It’s always great to see a solid lineup from start to finish, something that label/promoters Mistletone definitely have a knack for. And tonight’s show was no different, with Sydney acts Holy Balm and Djanimals providing a varied yet entirely appropriate opening bill.

Holy Balm are an interesting prospect. A band that formed out of Sydney’s once-burgeoning DIY/warehouse scene, they layer reverb-drenched vocals, keys and percussion over the top of thick, blunt beats, creating a fusion of no-wave and dance that has no right to sound as good as it does. Tonight wasn’t the best set, with sound issues throughout putting a bit of a dampener on things. But it was still very good, and brought in the evening well.

I last saw Djanimals this time last year, at Laneway festival, performing under his old name Danimals. It was a mess – sloppy slacker indie played without any charm, sounding nothing like his great electronic demos. Luckily he’s completely changed his performance, faithfully recreating his recorded sound by creating live beats and playing guitar backed by drummer James Sudek (ex-*Mercy Arms* ). The songs were a great mix of his early electronic work and the jammy, live aesthetic that his older configuration hinted at an interest in, and for most of the set it worked really well. And the closer, which featured Kirin J. Callinan on guitar and James Domekyo on sax, was a fantastic, jammy way to end the set.

Ariel Pink is famous for his sloppiness. For some, the lo-fi sound of his albums (at least, the older ones) and messy live show give his work an endearingly homespun charm, while for others, the aesthetic is a turnoff. But with a breakthrough album in Before Today and a great Laneway set over the weekend, there was a certain amount of buzz around his headline show. Which made it all the more deflating when it just didn’t click.

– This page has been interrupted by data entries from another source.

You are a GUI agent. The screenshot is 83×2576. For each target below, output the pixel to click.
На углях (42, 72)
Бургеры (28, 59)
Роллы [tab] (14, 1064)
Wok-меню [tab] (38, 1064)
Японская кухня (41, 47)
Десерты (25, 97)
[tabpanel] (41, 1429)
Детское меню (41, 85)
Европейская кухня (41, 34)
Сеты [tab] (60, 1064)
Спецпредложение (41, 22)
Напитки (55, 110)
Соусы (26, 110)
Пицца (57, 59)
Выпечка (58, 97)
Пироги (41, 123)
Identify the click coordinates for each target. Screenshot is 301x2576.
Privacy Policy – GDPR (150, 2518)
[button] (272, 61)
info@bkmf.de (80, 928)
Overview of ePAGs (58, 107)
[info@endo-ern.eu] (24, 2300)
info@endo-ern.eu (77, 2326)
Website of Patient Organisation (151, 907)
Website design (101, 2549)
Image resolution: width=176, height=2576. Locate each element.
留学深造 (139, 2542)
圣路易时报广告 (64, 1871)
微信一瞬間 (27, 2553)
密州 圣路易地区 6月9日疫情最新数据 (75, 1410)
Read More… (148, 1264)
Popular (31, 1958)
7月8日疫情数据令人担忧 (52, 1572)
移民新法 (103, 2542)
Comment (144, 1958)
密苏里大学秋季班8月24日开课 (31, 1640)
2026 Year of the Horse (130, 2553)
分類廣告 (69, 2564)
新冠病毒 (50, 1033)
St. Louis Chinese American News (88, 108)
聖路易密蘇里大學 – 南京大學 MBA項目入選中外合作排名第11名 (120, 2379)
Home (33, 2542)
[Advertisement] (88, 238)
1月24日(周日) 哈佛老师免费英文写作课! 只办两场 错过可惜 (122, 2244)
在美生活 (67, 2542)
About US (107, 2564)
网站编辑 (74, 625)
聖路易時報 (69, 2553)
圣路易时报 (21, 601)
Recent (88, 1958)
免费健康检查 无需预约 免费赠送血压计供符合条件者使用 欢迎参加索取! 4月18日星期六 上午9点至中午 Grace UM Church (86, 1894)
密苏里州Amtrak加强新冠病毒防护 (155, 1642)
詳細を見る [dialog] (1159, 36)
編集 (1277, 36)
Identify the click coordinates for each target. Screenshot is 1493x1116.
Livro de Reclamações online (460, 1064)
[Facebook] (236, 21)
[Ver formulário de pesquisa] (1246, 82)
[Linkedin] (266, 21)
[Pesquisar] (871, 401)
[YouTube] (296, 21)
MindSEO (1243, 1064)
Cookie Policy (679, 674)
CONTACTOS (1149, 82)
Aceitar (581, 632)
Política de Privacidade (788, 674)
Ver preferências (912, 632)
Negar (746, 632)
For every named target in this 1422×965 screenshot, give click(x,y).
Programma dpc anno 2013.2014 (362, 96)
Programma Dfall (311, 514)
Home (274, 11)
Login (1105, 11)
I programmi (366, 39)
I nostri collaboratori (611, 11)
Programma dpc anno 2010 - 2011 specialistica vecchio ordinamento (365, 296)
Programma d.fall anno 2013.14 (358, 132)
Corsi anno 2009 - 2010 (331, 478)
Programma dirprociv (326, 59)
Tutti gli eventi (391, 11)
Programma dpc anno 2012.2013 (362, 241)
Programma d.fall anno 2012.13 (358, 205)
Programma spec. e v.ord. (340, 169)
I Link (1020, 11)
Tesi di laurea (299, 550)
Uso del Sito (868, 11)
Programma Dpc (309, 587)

A shaky start probably didn’t help, with the sound taking a few songs to settle. And apart from a haphazard but enjoyable Hardcore Pops Are Fun, it took the show some time to finally get going. And when it did, it was really fun – a Before Today pairing of Beverly Kills and L’estat seemed to lift both the band and the crowd, finally giving us that strange mix of nostalgic glow and DIY punk that has made Pink’s music so cherished.

But they couldn’t hold their momentum, and for every noisy pop gem, there was another awkward, jumbled mess. And when the music loses it’s aura, you’re simply left with the unpretty elements – a grown man in a dress slurring reverb-drenched vocals along to a band in disarray. And those things are fine, even endearing, when you believe in what they’re doing. But Ariel Pink’s Haunted Graffiti struggled to instill that belief – particularly with a few barely-audible, effect-laden onstage rants about his disdain for fans. It’s lucky that he believes in himself, then, because it’s hard for anyone else to after such an awkward, frustratingly inconsistent performance.